How clean code can help developers prevent vulnerabilities [Q&A]
Every year, thousands of code vulnerabilities are discovered, patched and publicly disclosed to improve security for current and potential users.
But many of these vulnerabilities share common features, so what can developers do to write better code that prevents vulnerabilities from entering their apps and services in the first place? We talked to Johannes Dahse, head of R&D at clean code specialist SonarSource, to find out.
BN: What are some of the recent security vulnerabilities discovered in widely used applications?
JD: Vulnerabilities are discovered daily, and if exploited, can negatively impact the performance and security of businesses. The US government's National Vulnerability Database (NVD), which is fed by the Common Vulnerabilities and Exposures (CVE), currently lists over 176,000 vulnerabilities. Ethical researchers play an important role in not only discovering code vulnerabilities but also looking at real-world cases, new techniques and enhancements to identify and prevent such attacks.
Some security vulnerabilities discovered in popular applications are:
SmartStoreNET: a leading open-source e-commerce platform for .NET that provides advanced features like CRM tools, a blog, and a forum. A SmartStoreNET instance stores extremely sensitive data such as credit cards and financial info, and personally identifiable information. Two Cross-Site Scripting bugs, CVE-2021-32607 and CVE-2021-32608, were discovered and impacted SmartStoreNET 4.1.1. These vulnerabilities allow attackers to gain control of the server and perform actions with the victim’s set of privileges, potentially compromising e-commerce stores, interception of money transfers, and personal information. The persistent nature of these bugs also make it easier for the attacker to enforce malicious activity on the victim's interactions.
BN: What commonalities are found in these code vulnerabilities?

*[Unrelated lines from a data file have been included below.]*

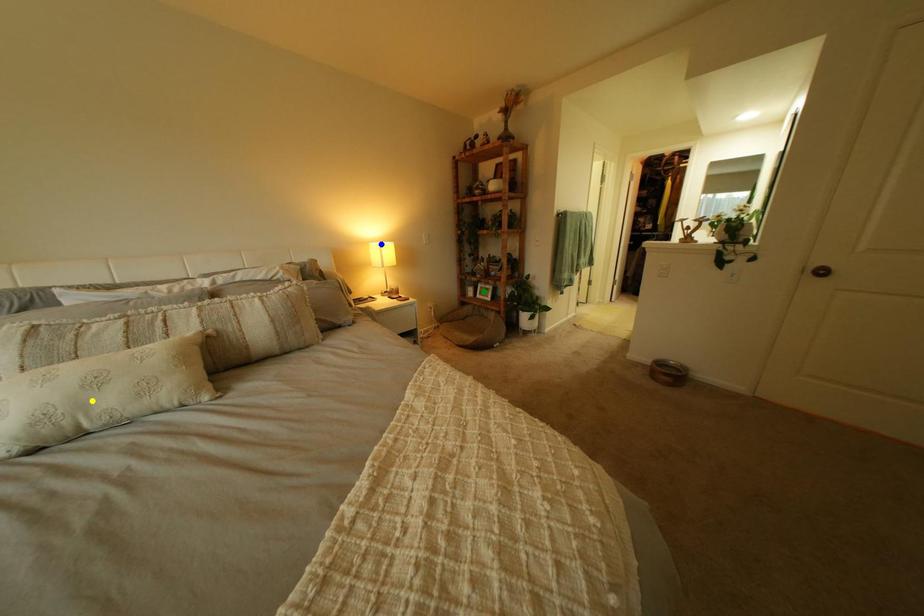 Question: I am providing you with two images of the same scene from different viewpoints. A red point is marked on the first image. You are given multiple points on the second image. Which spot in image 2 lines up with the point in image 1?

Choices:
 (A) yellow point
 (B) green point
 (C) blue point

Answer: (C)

JD: There are many different types of exploitable security issues such as SQL injection, XSS, path injection, code injection, and more. In fact, even complex, hardened code bases can have critical faults. One thing all exploited vulnerabilities have in common is that they are in the source code of the business application. However, the good news is that many of these security flaws can be discovered and fixed early in the development process.

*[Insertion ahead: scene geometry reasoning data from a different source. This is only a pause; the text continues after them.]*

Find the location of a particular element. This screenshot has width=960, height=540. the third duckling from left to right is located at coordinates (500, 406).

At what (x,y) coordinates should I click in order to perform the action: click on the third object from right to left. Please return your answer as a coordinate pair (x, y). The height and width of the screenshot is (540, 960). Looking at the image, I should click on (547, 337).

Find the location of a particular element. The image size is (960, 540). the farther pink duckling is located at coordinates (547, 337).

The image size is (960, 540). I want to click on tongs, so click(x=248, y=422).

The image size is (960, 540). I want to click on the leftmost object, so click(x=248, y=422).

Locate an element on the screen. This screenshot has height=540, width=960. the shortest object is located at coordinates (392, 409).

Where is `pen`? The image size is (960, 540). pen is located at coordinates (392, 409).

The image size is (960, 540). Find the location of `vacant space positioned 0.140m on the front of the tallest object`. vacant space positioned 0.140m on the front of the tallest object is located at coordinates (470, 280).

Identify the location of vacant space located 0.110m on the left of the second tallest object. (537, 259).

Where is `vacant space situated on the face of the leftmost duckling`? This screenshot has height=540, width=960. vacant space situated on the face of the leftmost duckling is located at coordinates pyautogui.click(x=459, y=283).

BN: How can clean code help development teams identify these vulnerabilities -- and ideally prevent them?
JD: We all know the crucial role developers play in delivering new and improved features to meet the demands of businesses today. Developers strive to do a good job of delivering functionally accurate and bug-free code. Over the years, they have naturally embraced 'quality' as part of their coding workflow. Security should not be any different. Developers are best positioned to own the security aspects of the code as well because they own the code.
If developers are equipped with the right tooling as part of their existing DevOps workflow and the appropriate education to address issues, then the feedback loop to find and fix issues is inherently shortened. Adopting clean code best practices at the right time and place in the development workflow enables teams to improve the quality and security of their codebase. This practice naturally becomes a part of their daily routine and reduces the chance of recurring or exposed vulnerabilities.

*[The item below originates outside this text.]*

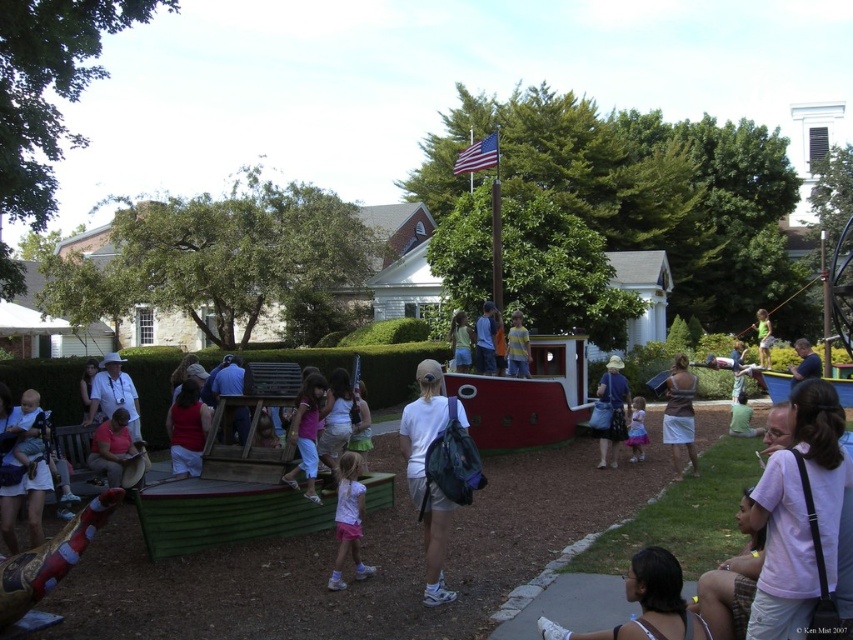 You are standing at the center of the park and want to walk to both the point at coordinates (814, 428) and the point at (351, 461). Which point will you reach first?

You will reach the point at coordinates (814, 428) first because it is closer to you than the point at (351, 461).

You are a photographer at the community event. You want to capture a photo that includes both the pink cotton shirt at lower right and the white matte dress at center. Based on their positions, which one should you focus on first to ensure both are in the frame?

The pink cotton shirt at lower right is located above the white matte dress at center, so you should focus on the white matte dress at center first to ensure both are in the frame.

BN: Why is the concept of 'clean as you code' important to software security?
JD: Security problems can arise in code that has not been properly maintained, is unreliable, or is of lower quality. The 'clean as you code' method addresses security at the core. The developer who has the complete context can fix security issues in the moment, as opposed to weeks or months later or even worse, when bad actors find them. Instituting a quality gate keeps code with critical or high severity issues from being released to production.
The benefit of this approach is twofold. The overall workload on security teams is greatly reduced as fewer issues reach audit. Developers are able to address issues as part of their workflow when the code is still fresh. The outcome is a simplified and effective method for managing code security.